Report from the BMAP Challenge Hearing

by Ichetucknee Alliance President John Jopling

Ichetucknee Alliance President John Jopling at the BMAP challenge hearing in Tallahassee, 11-19-2019

The mission of the Ichetucknee Alliance is to ensure the restoration, preservation and protection for future generations of the eco-systems . . . of the Ichetucknee River, including all its associated springs.

The Florida legislature, in passing Florida Statute 373.801, mandated that the Florida Department of Environmental Protection, the water management districts and the Department of Agriculture and Consumer Services “ . . . must coordinate to restore and maintain the water quantity and water quality of the Outstanding Florida Springs.”

Gosh, sounds like the Ichetucknee Alliance (IA) – a group of volunteer citizens working together to save the Ichetucknee – and the Florida Department of ENVIRONMENTAL PROTECTION (DEP) have identical missions, huh? Why, then, was I driving west on I-10 early Tuesday morning, headed to the Division of Administrative Hearings in Tallahassee, to testify on behalf of the Ichetucknee, one of nine advocacy groups and individuals petitioning the State of Florida to simply do what its legislature required it to do to ensure the restoration of the quality of its springs waters?

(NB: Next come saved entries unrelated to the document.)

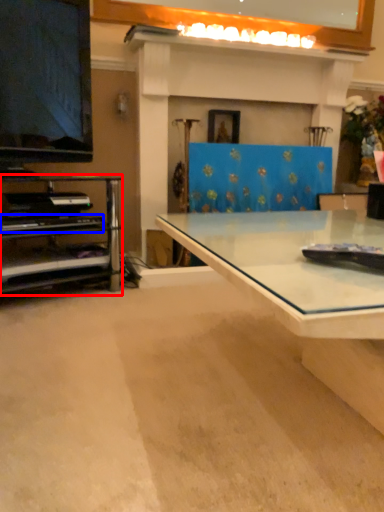 Question: Which point is further to the camera, shelf (highlighted by a red box) or piano (highlighted by a blue box)?

Choices:
 (A) shelf
 (B) piano

Answer: (B) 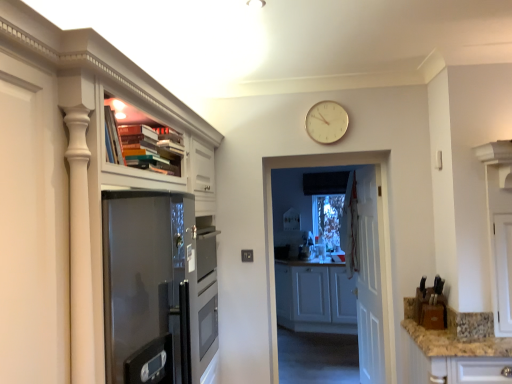 Question: From a real-world perspective, is white glossy door at center positioned above or below granite countertop at lower right?

Choices:
 (A) below
 (B) above

Answer: (B)

Question: From the image's perspective, is white glossy door at center above or below granite countertop at lower right?

Choices:
 (A) below
 (B) above

Answer: (B)

Question: Estimate the real-world distances between objects in this image. Which object is closer to the gold metallic clock at upper center?

Choices:
 (A) white wooden door at center
 (B) white glossy door at center
 (C) granite countertop at lower right
 (D) white matte cabinet at center, the first cabinetry positioned from the back
 (E) granite countertop at lower right

Answer: (B)

Question: Considering the real-world distances, which object is farthest from the granite countertop at lower right?

Choices:
 (A) gold metallic clock at upper center
 (B) white matte cabinet at center, which is the second cabinetry from front to back
 (C) white glossy door at center
 (D) white wooden door at center
 (E) matte white cabinet at upper left, the 1th cabinetry from the left

Answer: (B) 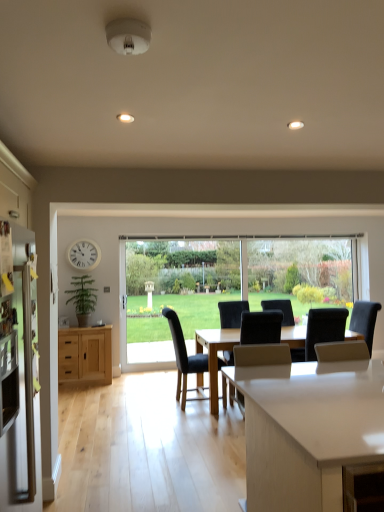 Question: From the image's perspective, relative to satin stainless steel refrigerator at left, is dark blue fabric chair at center, acting as the 2th chair starting from the right, above or below?

Choices:
 (A) above
 (B) below

Answer: (B)

Question: In terms of height, does dark blue fabric chair at center, acting as the 2th chair starting from the right, look taller or shorter compared to satin stainless steel refrigerator at left?

Choices:
 (A) short
 (B) tall

Answer: (A)

Question: Which object is positioned closest to the white plastic clock at upper left?

Choices:
 (A) black fabric chair at center, which ranks as the third chair in left-to-right order
 (B) satin stainless steel refrigerator at left
 (C) black leather chair at center, which ranks as the third chair in right-to-left order
 (D) dark blue fabric chair at center, the 2th chair from the left
 (E) white glossy countertop at center

Answer: (C)

Question: Estimate the real-world distances between objects in this image. Which object is closer to the white glossy countertop at center?

Choices:
 (A) white plastic clock at upper left
 (B) natural wood cabinet at left
 (C) green matte plant at left
 (D) satin stainless steel refrigerator at left
 (E) black leather chair at center, which ranks as the third chair in right-to-left order

Answer: (D)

Moreover, why was the DEP challenging the Ichetucknee Alliance’s standing – the legal right to dare to question the sufficiency of the DEP’s recent Basin Management Action Plan (BMAP) – the “roadmap” required by state law to achieve reduction of nitrate levels in springs like the Ichetucknee to acceptable, healthy levels within 20 years? Hadn’t the issue of IA’s “standing” been answered three years ago in a similar challenge to the state’s equally deficient plan to restore the quantity of the springs’ waters by adoption of toothless “MFLs” Minimum Flows and Levels)?

These were thoughts going through my head on the drive to Tallahassee. I expressed them directly to the DEP and its team of lawyers from the witness stand. I also testified to the old adage that “a failure to plan is a plan to fail.” Indeed, it appears from the very face of the present BMAP that it constitutes “planned failure.”

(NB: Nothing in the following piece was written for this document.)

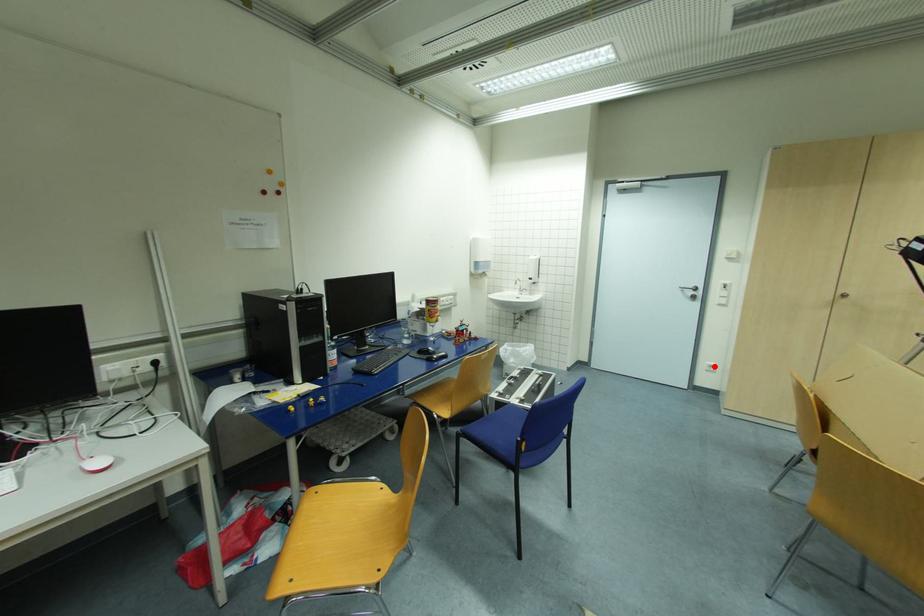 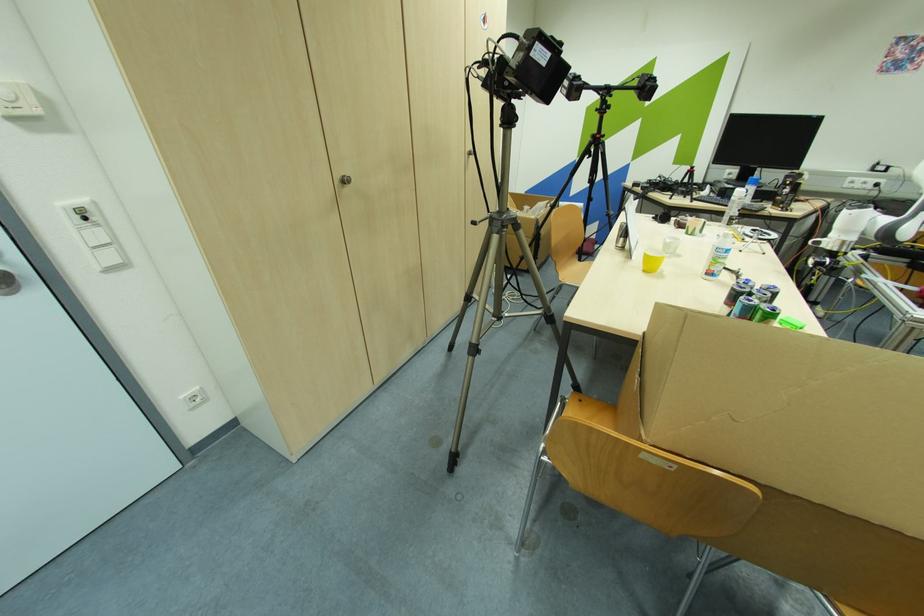 Find the pixel in the second image that matches the highlighted location in the first image.

(198, 399)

How does anyone take seriously a Santa Fe River BMAP (which covers the Ichetucknee) which, on its face and by its own numbers, aims to reduce by only one-third to two-thirds the amount of nitrates its own scientists say must be eliminated from these spring sheds if the Ichetucknee is to be restored to even the level the DEP considers acceptable?

How does one take seriously a BMAP which relies heavily on “Best Management Practices” (BMPs) – suggested guidelines for reduction of nitrates deposited by farm fertilizers and livestock waste – when all existing data points to the utter ineffectiveness of these BMPs in actually reducing nitrate levels in our affected springs?

How does one take seriously a BMAP which fails to include the acquisition of a single acre of conservation land within the BMAP’s “priority focus area” for the Ichetucknee, despite the uncontested and obvious fact that the one certain way of reducing the nitrates that are greening and strangling our springs is by assuring that sensitive lands in the spring sheds are used in ways that don’t add to the problem?

These are the questions I raised in my testimony. If we prevail, the administrative judge will enter an order essentially telling the DEP to “get serious” and come up with a plan that at least has a real shot at working to reduce nitrates in our springs.

Here’s the good news from all this. We know the problem. We know the sources of these nitrates. We know fair, equitable solutions to the problem. And we know that enactment of these real solutions would both fulfill the DEP’s mandate, as well as accomplishing the Ichetucknee Alliance’s mission to “bring back the blue” to these beloved waters.

It just takes political will. And perhaps a few fierce little watchdogs like the Ichetucknee Alliance to keep reminding our hired help in Tallahassee what we hired them for.